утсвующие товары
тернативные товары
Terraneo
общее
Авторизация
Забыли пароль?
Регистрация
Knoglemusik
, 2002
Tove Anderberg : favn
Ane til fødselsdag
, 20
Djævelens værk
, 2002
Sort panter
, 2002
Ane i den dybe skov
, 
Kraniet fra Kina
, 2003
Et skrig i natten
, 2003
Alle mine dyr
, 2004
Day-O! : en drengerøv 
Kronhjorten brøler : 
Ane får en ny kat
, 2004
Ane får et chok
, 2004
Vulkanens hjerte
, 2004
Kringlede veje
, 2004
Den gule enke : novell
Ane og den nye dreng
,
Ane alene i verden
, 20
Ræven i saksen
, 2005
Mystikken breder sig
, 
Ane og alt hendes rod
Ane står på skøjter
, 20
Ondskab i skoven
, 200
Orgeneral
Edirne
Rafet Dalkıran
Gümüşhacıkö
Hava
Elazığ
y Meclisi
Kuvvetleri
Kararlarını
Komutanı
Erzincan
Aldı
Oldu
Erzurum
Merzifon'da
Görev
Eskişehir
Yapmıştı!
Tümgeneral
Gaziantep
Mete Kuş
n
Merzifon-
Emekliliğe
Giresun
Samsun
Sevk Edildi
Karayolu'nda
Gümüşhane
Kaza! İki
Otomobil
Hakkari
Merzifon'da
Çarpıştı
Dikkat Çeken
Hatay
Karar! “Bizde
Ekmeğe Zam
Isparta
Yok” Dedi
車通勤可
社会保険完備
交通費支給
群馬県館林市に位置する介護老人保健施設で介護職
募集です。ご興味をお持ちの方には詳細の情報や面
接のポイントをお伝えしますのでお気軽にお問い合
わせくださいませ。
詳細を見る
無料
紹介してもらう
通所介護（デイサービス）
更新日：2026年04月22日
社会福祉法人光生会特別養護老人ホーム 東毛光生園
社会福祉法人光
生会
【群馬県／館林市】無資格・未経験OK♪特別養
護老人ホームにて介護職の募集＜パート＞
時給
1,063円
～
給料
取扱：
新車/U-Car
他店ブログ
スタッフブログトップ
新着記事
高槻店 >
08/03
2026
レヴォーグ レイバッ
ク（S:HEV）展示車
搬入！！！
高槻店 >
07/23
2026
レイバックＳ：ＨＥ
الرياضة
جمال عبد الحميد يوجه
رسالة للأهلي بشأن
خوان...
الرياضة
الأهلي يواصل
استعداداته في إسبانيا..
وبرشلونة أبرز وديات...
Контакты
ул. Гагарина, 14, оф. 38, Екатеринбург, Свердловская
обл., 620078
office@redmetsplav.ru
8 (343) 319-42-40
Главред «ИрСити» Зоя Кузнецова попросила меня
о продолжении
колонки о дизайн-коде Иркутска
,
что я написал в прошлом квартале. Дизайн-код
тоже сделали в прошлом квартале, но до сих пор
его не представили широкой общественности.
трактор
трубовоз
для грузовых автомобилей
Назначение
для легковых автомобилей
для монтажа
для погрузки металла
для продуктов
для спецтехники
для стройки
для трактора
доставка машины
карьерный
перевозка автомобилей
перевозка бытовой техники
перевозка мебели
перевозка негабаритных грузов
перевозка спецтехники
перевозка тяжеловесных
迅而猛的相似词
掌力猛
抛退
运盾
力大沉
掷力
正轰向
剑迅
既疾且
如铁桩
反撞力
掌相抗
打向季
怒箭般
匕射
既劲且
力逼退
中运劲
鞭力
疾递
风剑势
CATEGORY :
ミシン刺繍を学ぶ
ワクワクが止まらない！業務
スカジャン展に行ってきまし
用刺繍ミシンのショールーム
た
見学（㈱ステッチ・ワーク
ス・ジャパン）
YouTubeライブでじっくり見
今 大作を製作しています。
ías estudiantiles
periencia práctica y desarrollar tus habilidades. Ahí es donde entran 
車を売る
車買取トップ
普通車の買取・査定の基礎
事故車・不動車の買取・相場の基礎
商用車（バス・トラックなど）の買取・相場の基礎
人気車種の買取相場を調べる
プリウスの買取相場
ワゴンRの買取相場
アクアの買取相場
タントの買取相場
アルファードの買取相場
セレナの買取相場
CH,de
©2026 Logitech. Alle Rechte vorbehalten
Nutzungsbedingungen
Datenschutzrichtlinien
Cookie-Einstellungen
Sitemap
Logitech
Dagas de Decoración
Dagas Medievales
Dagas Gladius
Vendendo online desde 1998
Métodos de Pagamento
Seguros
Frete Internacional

* **Instructions to follow**: The answer is the full set of records, printed exactly as given.

* **Result**:
утсвующие товары
тернативные товары
Terraneo
общее
Авторизация
Забыли пароль?
Регистрация
Knoglemusik
, 2002
Tove Anderberg : favn
Ane til fødselsdag
, 20
Djævelens værk
, 2002
Sort panter
, 2002
Ane i den dybe skov
, 
Kraniet fra Kina
, 2003
Et skrig i natten
, 2003
Alle mine dyr
, 2004
Day-O! : en drengerøv 
Kronhjorten brøler : 
Ane får en ny kat
, 2004
Ane får et chok
, 2004
Vulkanens hjerte
, 2004
Kringlede veje
, 2004
Den gule enke : novell
Ane og den nye dreng
,
Ane alene i verden
, 20
Ræven i saksen
, 2005
Mystikken breder sig
, 
Ane og alt hendes rod
Ane står på skøjter
, 20
Ondskab i skoven
, 200
Orgeneral
Edirne
Rafet Dalkıran
Gümüşhacıkö
Hava
Elazığ
y Meclisi
Kuvvetleri
Kararlarını
Komutanı
Erzincan
Aldı
Oldu
Erzurum
Merzifon'da
Görev
Eskişehir
Yapmıştı!
Tümgeneral
Gaziantep
Mete Kuş
n
Merzifon-
Emekliliğe
Giresun
Samsun
Sevk Edildi
Karayolu'nda
Gümüşhane
Kaza! İki
Otomobil
Hakkari
Merzifon'da
Çarpıştı
Dikkat Çeken
Hatay
Karar! “Bizde
Ekmeğe Zam
Isparta
Yok” Dedi
車通勤可
社会保険完備
交通費支給
群馬県館林市に位置する介護老人保健施設で介護職
募集です。ご興味をお持ちの方には詳細の情報や面
接のポイントをお伝えしますのでお気軽にお問い合
わせくださいませ。
詳細を見る
無料
紹介してもらう
通所介護（デイサービス）
更新日：2026年04月22日
社会福祉法人光生会特別養護老人ホーム 東毛光生園
社会福祉法人光
生会
【群馬県／館林市】無資格・未経験OK♪特別養
護老人ホームにて介護職の募集＜パート＞
時給
1,063円
～
給料
取扱：
新車/U-Car
他店ブログ
スタッフブログトップ
新着記事
高槻店 >
08/03
2026
レヴォーグ レイバッ
ク（S:HEV）展示車
搬入！！！
高槻店 >
07/23
2026
レイバックＳ：ＨＥ
الرياضة
جمال عبد الحميد يوجه
رسالة للأهلي بشأن
خوان...
الرياضة
الأهلي يواصل
استعداداته في إسبانيا..
وبرشلونة أبرز وديات...
Контакты
ул. Гагарина, 14, оф. 38, Екатеринбург, Свердловская
обл., 620078
office@redmetsplav.ru
8 (343) 319-42-40
Главред «ИрСити» Зоя Кузнецова попросила меня
о продолжении
колонки о дизайн-коде Иркутска
,
что я написал в прошлом квартале. Дизайн-код
тоже сделали в прошлом квартале, но до сих пор
его не представили широкой общественности.
трактор
трубовоз
для грузовых автомобилей
Назначение
для легковых автомобилей
для монтажа
для погрузки металла
для продуктов
для спецтехники
для стройки
для трактора
доставка машины
карьерный
перевозка автомобилей
перевозка бытовой техники
перевозка мебели
перевозка негабаритных грузов
перевозка спецтехники
перевозка тяжеловесных
迅而猛的相似词
掌力猛
抛退
运盾
力大沉
掷力
正轰向
剑迅
既疾且
如铁桩
反撞力
掌相抗
打向季
怒箭般
匕射
既劲且
力逼退
中运劲
鞭力
疾递
风剑势
CATEGORY :
ミシン刺繍を学ぶ
ワクワクが止まらない！業務
スカジャン展に行ってきまし
用刺繍ミシンのショールーム
た
見学（㈱ステッチ・ワーク
ス・ジャパン）
YouTubeライブでじっくり見
今 大作を製作しています。
ías estudiantiles
periencia práctica y desarrollar tus habilidades. Ahí es donde entran 
車を売る
車買取トップ
普通車の買取・査定の基礎
事故車・不動車の買取・相場の基礎
商用車（バス・トラックなど）の買取・相場の基礎
人気車種の買取相場を調べる
プリウスの買取相場
ワゴンRの買取相場
アクアの買取相場
タントの買取相場
アルファードの買取相場
セレナの買取相場
CH,de
©2026 Logitech. Alle Rechte vorbehalten
Nutzungsbedingungen
Datenschutzrichtlinien
Cookie-Einstellungen
Sitemap
Logitech
Dagas de Decoración
Dagas Medievales
Dagas Gladius
Vendendo online desde 1998
Métodos de Pagamento
Seguros
Frete Internacional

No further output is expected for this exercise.